Exercise 3

Exercise 3.1

Consider the Laplace family of distribution, \(\mathsf{La}(\nu, \tau)\), with density \[\begin{align*} g(x; \nu, \tau) = \frac{1}{2\tau} \exp\left(- \frac{|x-\nu|}{\tau}\right), \qquad \nu \in \mathbb{R}, \tau > 0 \end{align*}\] as a candidate distribution for rejection sampling from \(\mathsf{No}(0,1)\).

  1. Provide an inversion sampling algorithm to generate from \(\mathsf{La}(\nu, \tau)\).
  2. Can you use the proposal to generate from a standard Gaussian? for Student-\(t\) with 1 degree of freedom? Justify your answer.
  3. Consider as proposal a location-scale version of the Student-t with \(\nu=3\) degrees of freedom. Find the optimal location and scale parameters and the upper bound \(C\) for your choice.
  4. Use the accept-reject to simulate 1000 independent observations and compute the empirical acceptance rate.

Exercise 3.2

We revisit Exercise 1.3, which used a half-Cauchy prior for the exponential waiting time of buses.

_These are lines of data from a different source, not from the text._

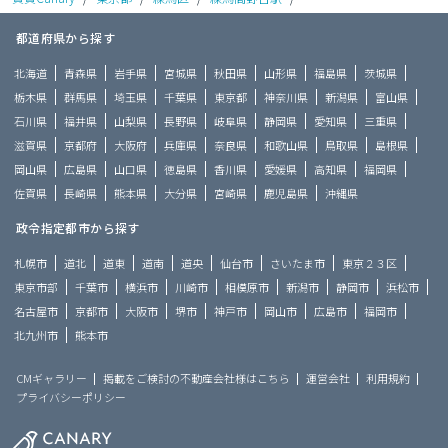
都道府県から探す
北海道
青森県
岩手県
宮城県
秋田県
山形県
福島県
茨城県
栃木県
群馬県
埼玉県
千葉県
東京都
神奈川県
新潟県
富山県
石川県
福井県
山梨県
長野県
岐阜県
静岡県
愛知県
三重県
滋賀県
京都府
大阪府
兵庫県
奈良県
和歌山県
鳥取県
島根県
岡山県
広島県
山口県
徳島県
香川県
愛媛県
高知県
福岡県
佐賀県
長崎県
熊本県
大分県
宮崎県
鹿児島県
沖縄県
政令指定都市から探す
札幌市
道北
道東
道南
道央
仙台市
さいたま市
東京２３区
東京市部
千葉市
横浜市
川崎市
相模原市
新潟市
静岡市
浜松市
名古屋市
京都市
大阪市
堺市
神戸市
岡山市
広島市
福岡市
北九州市
熊本市
CMギャラリー
掲載をご検討の不動産会社様はこちら
運営会社
利用規約
プライバシーポリシー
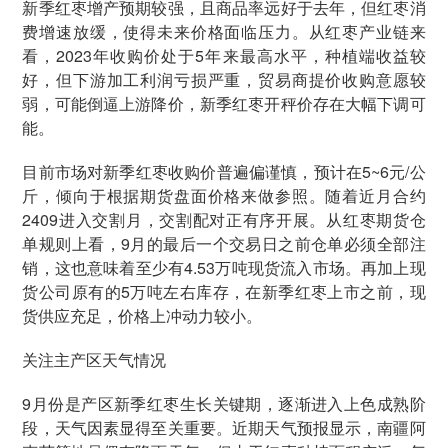
新季红枣增产预期较强，且商品率远好于去年，但红枣消
费增速放缓，使得未来价格面临压力。从红枣产业链来
看，2023年收购价处于5年来最高水平，种植端收益较
好，但下游加工利润亏损严重，贸易商提价收购意愿较
弱，可能倒逼上游降价，新季红枣开秤价存在大幅下调可
能。
目前市场对新季红枣收购价普遍偏谨慎，预计在5~6元/公
斤，倾向于根据期货盘面价格来做参照。随着近月合约
2409进入交割月，交割配对正有序开展。从红枣期货仓
单规则上看，9月的最后一个交易日之前仓单必须全部注
销，这也意味着至少有4.53万吨现货流入市场。再加上现
货公司原有的5万吨左右库存，在新季红枣上市之前，现
货供应充足，价格上冲动力较小。
关注主产区天气情况
9月份是产区新季红枣生长关键期，逐渐进入上色成熟阶
段，天气因素显得至关重要。近期天气预报显示，南疆阿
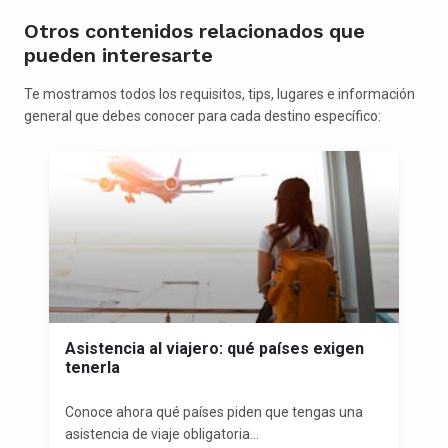
Otros contenidos relacionados que
pueden interesarte
Te mostramos todos los requisitos, tips, lugares e información
general que debes conocer para cada destino específico:
Asistencia al viajero: qué países exigen
tenerla
Conoce ahora qué países piden que tengas una
asistencia de viaje obligatoria...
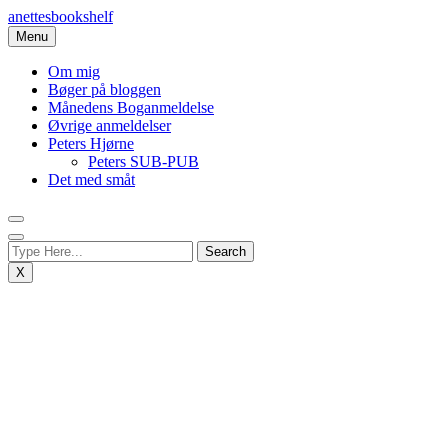
Skip
anettesbookshelf
to
Menu
content
Om mig
Bøger på bloggen
Månedens Boganmeldelse
Øvrige anmeldelser
Peters Hjørne
Peters SUB-PUB
Det med småt
X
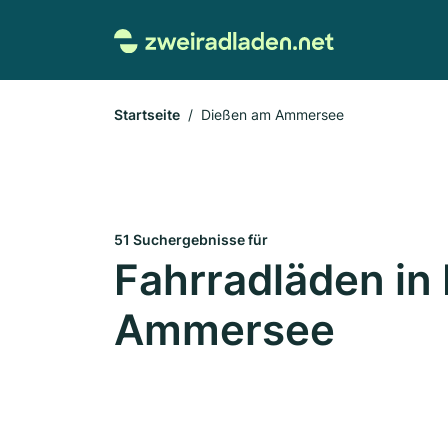
Startseite
Dießen am Ammersee
51 Suchergebnisse für
Fahrradläden in
Ammersee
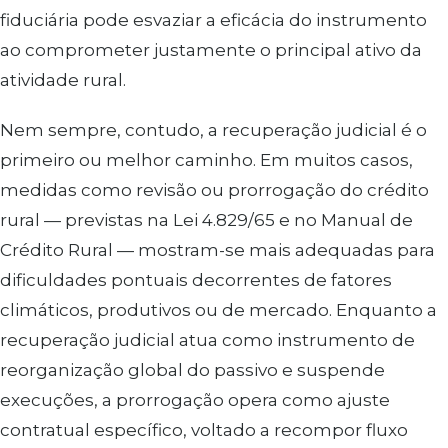
fiduciária pode esvaziar a eficácia do instrumento
ao comprometer justamente o principal ativo da
atividade rural.
Nem sempre, contudo, a recuperação judicial é o
primeiro ou melhor caminho. Em muitos casos,
medidas como revisão ou prorrogação do crédito
rural — previstas na Lei 4.829/65 e no Manual de
Crédito Rural — mostram-se mais adequadas para
dificuldades pontuais decorrentes de fatores
climáticos, produtivos ou de mercado. Enquanto a
recuperação judicial atua como instrumento de
reorganização global do passivo e suspende
execuções, a prorrogação opera como ajuste
contratual específico, voltado a recompor fluxo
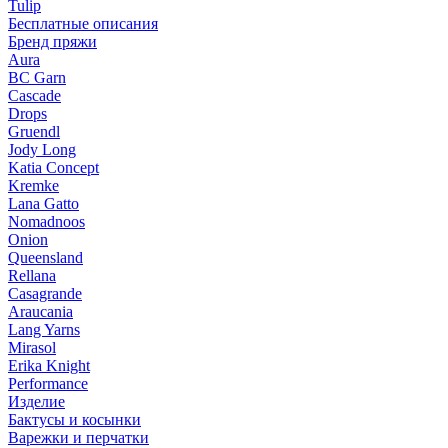
Tulip
Бесплатные описания
Бренд пряжи
Aura
BC Garn
Cascade
Drops
Gruendl
Jody Long
Katia Concept
Kremke
Lana Gatto
Nomadnoos
Onion
Queensland
Rellana
Casagrande
Araucania
Lang Yarns
Mirasol
Erika Knight
Performance
Изделие
Бактусы и косынки
Варежки и перчатки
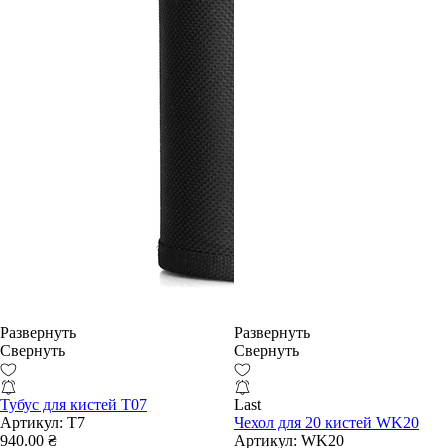
Развернуть
Развернуть
Свернуть
Свернуть
Тубус для кистей T07
Last
Артикул:
T7
Чехол для 20 кистей WK20
940.00 ₴
Артикул:
WK20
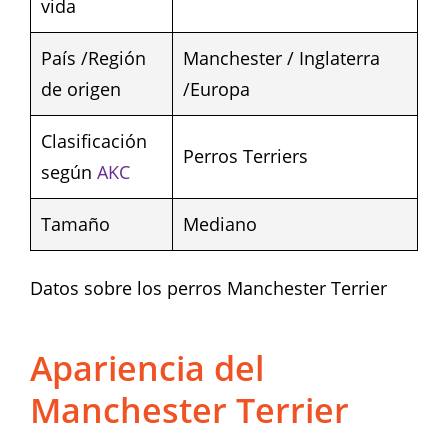
vida
País /Región
Manchester / Inglaterra
de origen
/Europa
Clasificación
Perros Terriers
según
AKC
Tamaño
Mediano
Datos sobre los perros Manchester Terrier
Apariencia del
Manchester Terrier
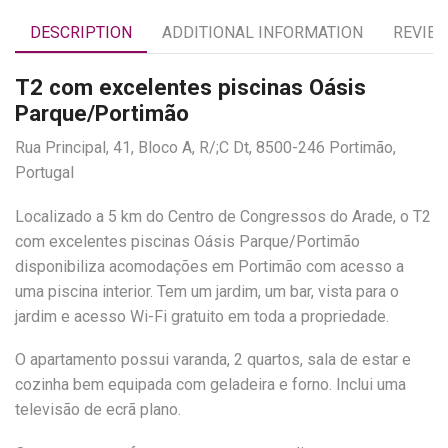
DESCRIPTION
ADDITIONAL INFORMATION
REVIEW
T2 com excelentes piscinas Oásis
Parque/Portimão
Rua Principal, 41, Bloco A, R/;C Dt, 8500-246 Portimão,
Portugal
Localizado a 5 km do Centro de Congressos do Arade, o T2
com excelentes piscinas Oásis Parque/Portimão
disponibiliza acomodações em Portimão com acesso a
uma piscina interior. Tem um jardim, um bar, vista para o
jardim e acesso Wi-Fi gratuito em toda a propriedade.
O apartamento possui varanda, 2 quartos, sala de estar e
cozinha bem equipada com geladeira e forno. Inclui uma
televisão de ecrã plano.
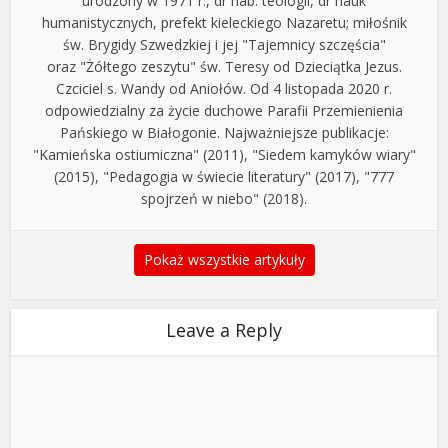
urodzony w 1971 r., dr hab. teologii, dr nauk
humanistycznych, prefekt kieleckiego Nazaretu; miłośnik
św. Brygidy Szwedzkiej i jej "Tajemnicy szczęścia"
oraz "Żółtego zeszytu" św. Teresy od Dzieciątka Jezus.
Czciciel s. Wandy od Aniołów. Od 4 listopada 2020 r.
odpowiedzialny za życie duchowe Parafii Przemienienia
Pańskiego w Białogonie. Najważniejsze publikacje:
"Kamieńska ostiumiczna" (2011), "Siedem kamyków wiary"
(2015), "Pedagogia w świecie literatury" (2017), "777
spojrzeń w niebo" (2018).
Pokaż wszystkie artykuły
Leave a Reply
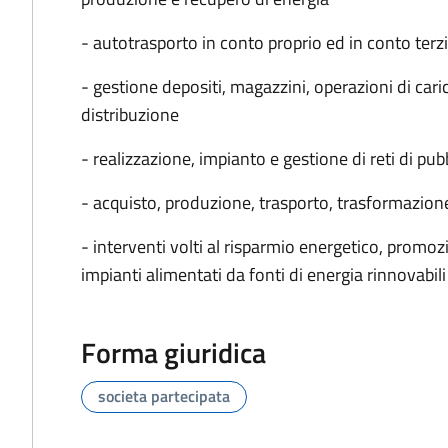
- autotrasporto in conto proprio ed in conto terzi
- gestione depositi, magazzini, operazioni di car
distribuzione
- realizzazione, impianto e gestione di reti di pub
- acquisto, produzione, trasporto, trasformazione 
- interventi volti al risparmio energetico, promoz
impianti alimentati da fonti di energia rinnovabili
Forma giuridica
societa partecipata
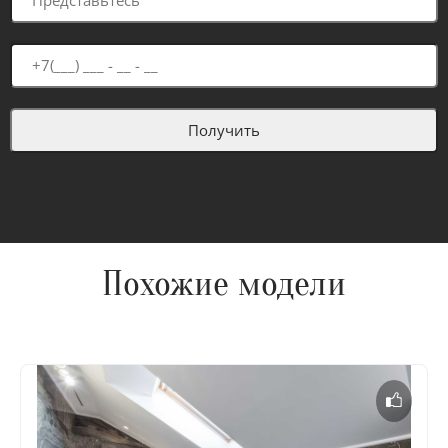
Похожие модели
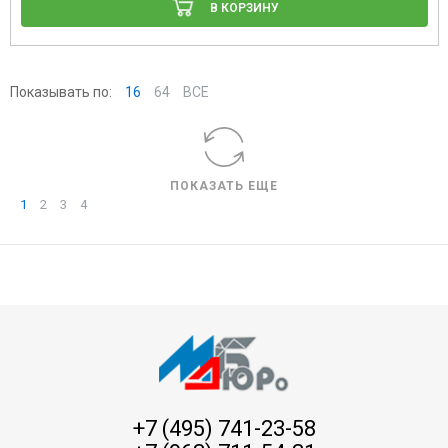
В КОРЗИНУ
Показывать по:
16
64
ВСЕ
ПОКАЗАТЬ ЕЩЕ
1
2
3
4
+7 (495) 741-23-58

The ratio-of-uniform method, implemented in the rust R package, can be used to simulate independent draws from the posterior of the rate \(\lambda\). The following code produces

nobs <- 10L # number of observations
ybar <- 8   # average waiting time
B <- 1000L  # number of draws
# Un-normalized log posterior: scaled log likelihood + log prior
upost <- function(x){ 
  dgamma(x = x, shape = nobs + 1L, rate = nobs*ybar, log = TRUE) +
    log(2) + dt(x = x, df = 1, log = TRUE)}
post_samp <- rust::ru(logf = upost, 
                      n = B, 
                      d = 1,  # dimension of parameter (scalar)
                      init = nobs/ybar)$sim_vals # initial value of mode

Estimate using the Monte Carlo sample:

  1. the probability that the waiting time is between 3 and 15 minutes
  2. the average waiting time
  3. the standard deviation of the waiting time

Next, implement a random walk Metropolis–Hastings algorithm to sample draws from the posterior and re-estimate the quantities. Compare the values.

Exercise 3.3

Repeat the simulations in Example 3.6, this time with a parametrization in terms of log rates \(\lambda_i\) \((i=1,2)\), with the same priors. Use a Metropolis–Hastings algorithm with a Gaussian random walk proposal, updating parameters one at a time. Run four chains in parallel.

  1. Tune the variance to reach an approximate acceptance rate of 0.44.
  2. Produce diagnostic plots (scatterplots of observations, marginal density plots, trace plots and correlograms). See bayesplot or coda. Comment on the convergence and mixing of your Markov chain Monte Carlo.
  3. Report summary statistics of the chains.